## Work task
Repeat the data that follows exactly, starting at the line with "วินาศภัยไทยส่งมอบอุปกรณ์" and ending at the line with "FOCUS.UA — больше чем просто новости.", and leave out every picture.

## Input data
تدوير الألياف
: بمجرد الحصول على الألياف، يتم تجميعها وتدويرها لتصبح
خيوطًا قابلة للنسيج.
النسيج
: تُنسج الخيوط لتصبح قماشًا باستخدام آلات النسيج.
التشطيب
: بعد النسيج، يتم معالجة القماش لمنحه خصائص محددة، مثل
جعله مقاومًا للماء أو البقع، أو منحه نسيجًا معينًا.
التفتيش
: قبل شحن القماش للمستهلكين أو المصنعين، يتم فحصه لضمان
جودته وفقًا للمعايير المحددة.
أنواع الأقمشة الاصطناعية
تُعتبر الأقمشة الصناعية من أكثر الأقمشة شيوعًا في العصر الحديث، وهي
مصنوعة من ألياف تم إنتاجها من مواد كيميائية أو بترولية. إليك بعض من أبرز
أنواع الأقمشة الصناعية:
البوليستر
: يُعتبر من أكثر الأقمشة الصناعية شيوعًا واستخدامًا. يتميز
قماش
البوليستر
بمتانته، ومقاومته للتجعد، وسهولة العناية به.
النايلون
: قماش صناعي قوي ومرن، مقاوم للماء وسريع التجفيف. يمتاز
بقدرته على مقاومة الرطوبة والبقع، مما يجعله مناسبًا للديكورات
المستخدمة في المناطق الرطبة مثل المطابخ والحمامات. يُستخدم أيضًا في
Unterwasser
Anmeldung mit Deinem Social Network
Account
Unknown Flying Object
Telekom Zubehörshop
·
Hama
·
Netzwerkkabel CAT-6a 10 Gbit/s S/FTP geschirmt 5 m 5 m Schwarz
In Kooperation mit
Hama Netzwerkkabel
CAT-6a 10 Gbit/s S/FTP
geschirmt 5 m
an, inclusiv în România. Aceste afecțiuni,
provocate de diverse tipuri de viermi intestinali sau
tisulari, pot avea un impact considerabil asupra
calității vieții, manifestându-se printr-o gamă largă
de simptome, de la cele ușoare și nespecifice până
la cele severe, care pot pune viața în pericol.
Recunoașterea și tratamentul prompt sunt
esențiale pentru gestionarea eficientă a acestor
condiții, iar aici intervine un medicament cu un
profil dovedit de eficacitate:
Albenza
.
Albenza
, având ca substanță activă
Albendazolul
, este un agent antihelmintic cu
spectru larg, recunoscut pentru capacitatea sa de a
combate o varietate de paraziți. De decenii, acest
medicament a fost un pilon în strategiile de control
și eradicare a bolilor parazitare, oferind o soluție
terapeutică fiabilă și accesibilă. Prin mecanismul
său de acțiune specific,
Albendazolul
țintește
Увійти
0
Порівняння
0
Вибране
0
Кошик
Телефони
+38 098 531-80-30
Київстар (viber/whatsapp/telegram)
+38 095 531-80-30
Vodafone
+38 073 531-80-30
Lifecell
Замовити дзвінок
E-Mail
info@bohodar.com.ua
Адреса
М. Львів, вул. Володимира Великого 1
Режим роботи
* * *
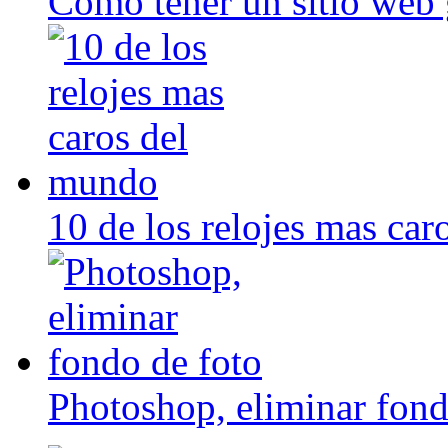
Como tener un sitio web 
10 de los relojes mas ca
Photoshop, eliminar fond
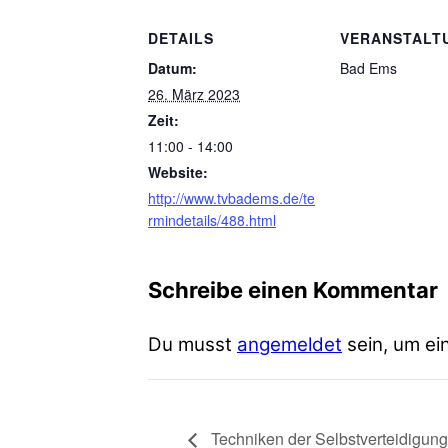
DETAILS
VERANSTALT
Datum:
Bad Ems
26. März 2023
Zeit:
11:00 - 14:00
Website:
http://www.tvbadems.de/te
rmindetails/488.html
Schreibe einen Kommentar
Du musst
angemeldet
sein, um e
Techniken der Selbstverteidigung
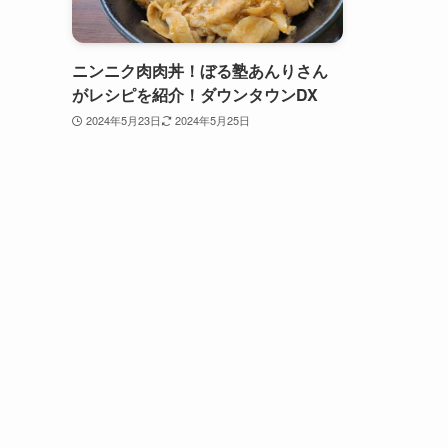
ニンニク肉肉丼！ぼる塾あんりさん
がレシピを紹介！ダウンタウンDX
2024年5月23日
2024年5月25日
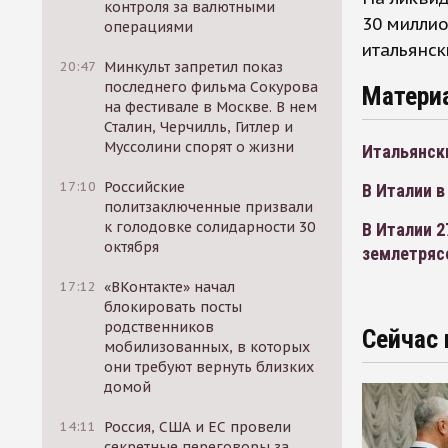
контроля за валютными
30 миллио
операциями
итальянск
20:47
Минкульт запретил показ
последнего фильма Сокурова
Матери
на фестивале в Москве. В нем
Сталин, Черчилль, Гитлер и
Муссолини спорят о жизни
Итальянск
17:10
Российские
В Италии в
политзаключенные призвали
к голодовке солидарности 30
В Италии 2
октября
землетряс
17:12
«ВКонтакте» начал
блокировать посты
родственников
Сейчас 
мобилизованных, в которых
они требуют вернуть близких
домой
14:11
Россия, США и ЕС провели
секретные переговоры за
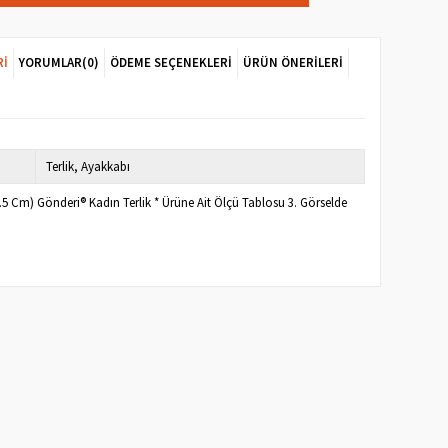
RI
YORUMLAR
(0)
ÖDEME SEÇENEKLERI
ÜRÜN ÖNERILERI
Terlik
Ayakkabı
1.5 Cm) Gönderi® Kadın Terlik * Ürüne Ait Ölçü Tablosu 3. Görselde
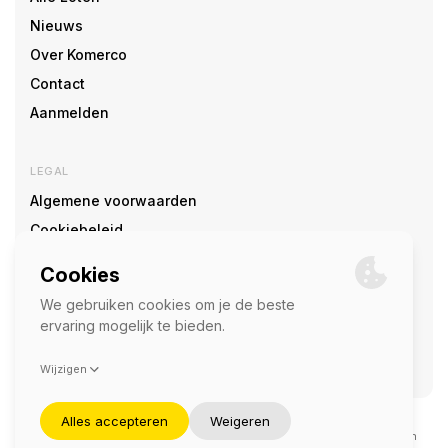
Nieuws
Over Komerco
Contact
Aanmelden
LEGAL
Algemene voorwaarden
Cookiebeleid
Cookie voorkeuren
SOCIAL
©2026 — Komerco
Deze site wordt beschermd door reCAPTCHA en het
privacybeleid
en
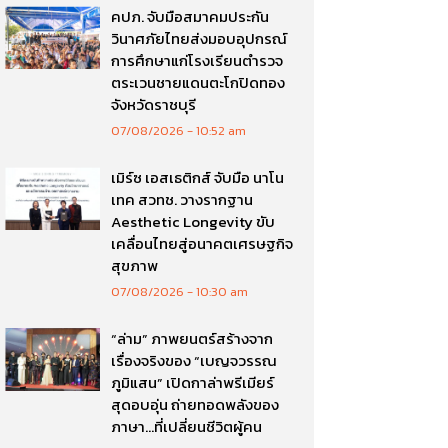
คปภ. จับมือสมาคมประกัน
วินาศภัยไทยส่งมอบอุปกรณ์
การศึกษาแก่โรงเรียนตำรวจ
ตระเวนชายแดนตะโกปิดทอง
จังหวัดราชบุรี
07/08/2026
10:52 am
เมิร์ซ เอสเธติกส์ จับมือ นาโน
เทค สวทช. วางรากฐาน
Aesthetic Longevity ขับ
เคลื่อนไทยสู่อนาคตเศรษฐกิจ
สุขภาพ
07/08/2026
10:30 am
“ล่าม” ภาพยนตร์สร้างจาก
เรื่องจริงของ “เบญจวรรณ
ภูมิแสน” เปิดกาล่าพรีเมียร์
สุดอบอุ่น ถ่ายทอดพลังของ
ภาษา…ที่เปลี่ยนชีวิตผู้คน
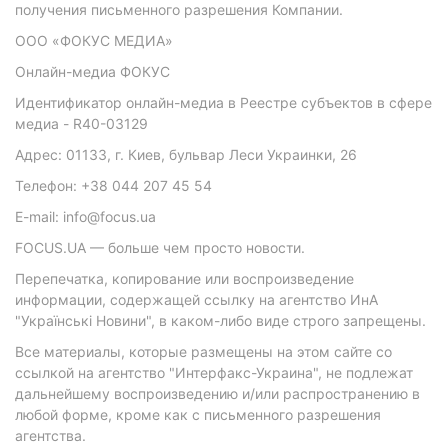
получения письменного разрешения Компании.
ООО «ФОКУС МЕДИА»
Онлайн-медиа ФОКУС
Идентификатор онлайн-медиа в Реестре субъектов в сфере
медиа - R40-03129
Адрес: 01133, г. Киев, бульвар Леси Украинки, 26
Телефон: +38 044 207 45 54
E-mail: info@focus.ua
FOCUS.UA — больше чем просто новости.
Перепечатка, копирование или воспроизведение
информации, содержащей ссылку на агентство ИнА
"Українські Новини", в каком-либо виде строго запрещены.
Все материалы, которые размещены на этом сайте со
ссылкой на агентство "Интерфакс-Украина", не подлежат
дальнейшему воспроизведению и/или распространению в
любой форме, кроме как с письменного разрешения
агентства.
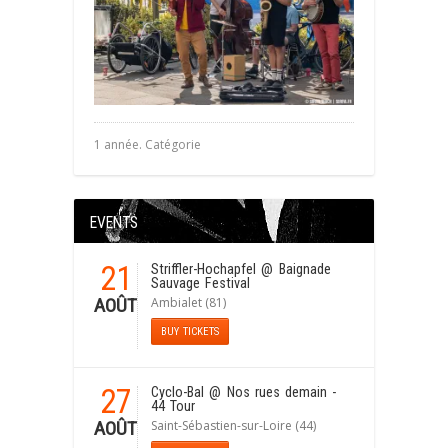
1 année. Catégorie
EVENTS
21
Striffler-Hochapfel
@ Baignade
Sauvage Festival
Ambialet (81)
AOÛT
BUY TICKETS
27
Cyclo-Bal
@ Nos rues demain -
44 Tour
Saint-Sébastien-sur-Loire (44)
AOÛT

## Solution to this problem
วินาศภัยไทยส่งมอบอุปกรณ์
การศึกษาแก่โรงเรียนตำรวจ
ตระเวนชายแดนตะโกปิดทอง
จังหวัดราชบุรี
07/08/2026
10:52 am
เมิร์ซ เอสเธติกส์ จับมือ นาโน
เทค สวทช. วางรากฐาน
Aesthetic Longevity ขับ
เคลื่อนไทยสู่อนาคตเศรษฐกิจ
สุขภาพ
07/08/2026
10:30 am
“ล่าม” ภาพยนตร์สร้างจาก
เรื่องจริงของ “เบญจวรรณ
ภูมิแสน” เปิดกาล่าพรีเมียร์
สุดอบอุ่น ถ่ายทอดพลังของ
ภาษา…ที่เปลี่ยนชีวิตผู้คน
получения письменного разрешения Компании.
ООО «ФОКУС МЕДИА»
Онлайн-медиа ФОКУС
Идентификатор онлайн-медиа в Реестре субъектов в сфере
медиа - R40-03129
Адрес: 01133, г. Киев, бульвар Леси Украинки, 26
Телефон: +38 044 207 45 54
E-mail: info@focus.ua
FOCUS.UA — больше чем просто новости.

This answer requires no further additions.